[ad_1]
Anyone who has ever lived on a University of Minnesota campus has witnessed the sights of sorority rush week: the chants, the matching outfits, the throngs of freshmen lining the sidewalks.
Seeing this, most people are probably wondering what would influence someone to join a seemingly ridiculous and oft-imitated group.
But for most freshman girls looking for a sense of community in a new environment on campus, it’s nearly impossible not to get sucked in. Recruitment into sororities, while almost certainly unintentional, uses psychological tactics that cults have always relied on to build followers.
The process begins with assessing the right target: an emotionally fragile person who is at a crossroads in life and easily influenced.
One of the biggest transition points in any young person’s life is in first grade. Separation from family and friends is not only emotionally challenging: it forces new students to naturally try to regain their lost safety net.
This internal struggle coincides perfectly with sorority rush week, when sales pitches begin.
Whatever their reason for joining, once the ideal candidate comes knocking, the cult leadership begins trying to make a connection. This can happen in many ways – group activities, conversations – but most importantly, recruits are “love bombed” at all times. The term (coined by the leader of the famous Korean Christian cult “The Moonies” in the 1970s) involves bombarding candidates with affection, flattery and affirmation. It often involves current members pretending to have common interests, emphasizing charity work and discussing social causes they are “passionate about”, all in an effort to improve their image.
Cult expert Ronald N. Loomis summed up this concept perfectly in his testimony before the Maryland Cults Task Force.
“They quickly try to convey the message: ‘I’m your new best friend,'” Loomis said.
This strategy manifests itself in a number of ways during peak weeks. Lauren Simpson, a former member of Alpha Chi Omega, describes Summit Week as “a series of introductions, discussions about values and motivations, speeches about the uniqueness of the sorority, and detailed discussions about philanthropy and personal passions.”
Crucially, Simpson highlighted the approach taken by sorority leadership in these events.
“They also try to sell you a sorority…so they say, ‘This is what we do, this is what makes our sorority unique’…They really try to emphasize who you are as a person and what you are about. “You’ll be there,” Simpson said.
There were also tears at these events.
“Whether they cry or not is a make-or-break thing because each college has a different preferred ritual,” Simpson said.
The most concerning aspect of these interactions, however, is that in some sororities, tears are considered necessary.
Former Gamma Phi Beta member Ellie Berglin recounts the guidance she received from the Vice President of Membership while serving as a mentor during Summit Week.
“She said, ‘Okay, guys, your goal is to make girls cry,'” Bergling said.
According to Bergling, she and some other instructors were skeptical that this could be done.
It’s one thing to discuss personal topics with recruits. Actively trying to make them cry to create dependence is more than just emotional manipulation. This is a cult strategy. For these recruits, having an “emotional safety net” in the same room and love-bombing them with phrases like “we love you” and “you’re special” can leave them feeling short-changed.
After acceptance, the process begins by assimilating the newly admitted members into their new culture. Once you win the bid, the sorority showers you with T-shirts, keychains, glasses, stickers, and plaques, while forcing you to dress fancy for weekend retreats, weekly meetings, and parties that require fancy attire.
It’s hard to ignore the social pressure this puts on 18-year-olds. Many people feel the need to give back by giving of themselves to the group. The underlying fear factor is there—no one wants to suddenly stop hanging out with their sorority sisters, cringe at the thought of living in a house the following year, or waste the thousands of dollars they’ve already invested.
This dynamic allows the cult to maintain control over newly admitted members. Fully immersed members begin to exert peer pressure on others, make enemies among those who leave, and effectively idolize the group or leader who provided them with a platform.
Within sororities, idolization and immersion often manifest themselves as competition rooted in the recruitment process, which involves numerous sororities promoting themselves against one another.

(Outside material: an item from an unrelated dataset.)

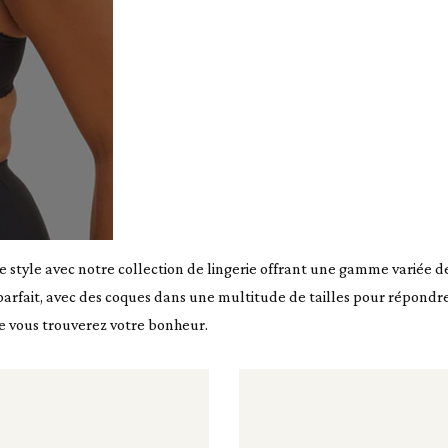
style avec notre collection de lingerie offrant une gamme variée de
rfait, avec des coques dans une multitude de tailles pour répondre 
ue vous trouverez votre bonheur.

It is natural to ignore these concepts. In a cult-themed episode of the Netflix series Explained, the show highlights how new members often have such a strong need to belong that they develop lapses in judgment that lead them to ignore potentially harmful warning signs. .
Still, the point of these comparisons isn’t just to say sororities are the college version of a cult. Such statements reduce the potential for forming lifelong friendships and gaining beneficial experiences in these organizations.
Instead, sororities should reconsider the emotional harm they inflict on vulnerable women during the recruitment process. The tear-jerking engineering situation, combined with the promise of a social safety net and the fear of missing out, constitutes emotional manipulation, no matter what language is used to reframe it. Unnecessarily emotional interviews, outlandish slogans, and heavy financial burdens should not be prerequisites for making friends, especially when there is no guarantee of receiving a bid.
While sororities can work effectively and have real value with the right people, it should never come at the cost of emotional turmoil.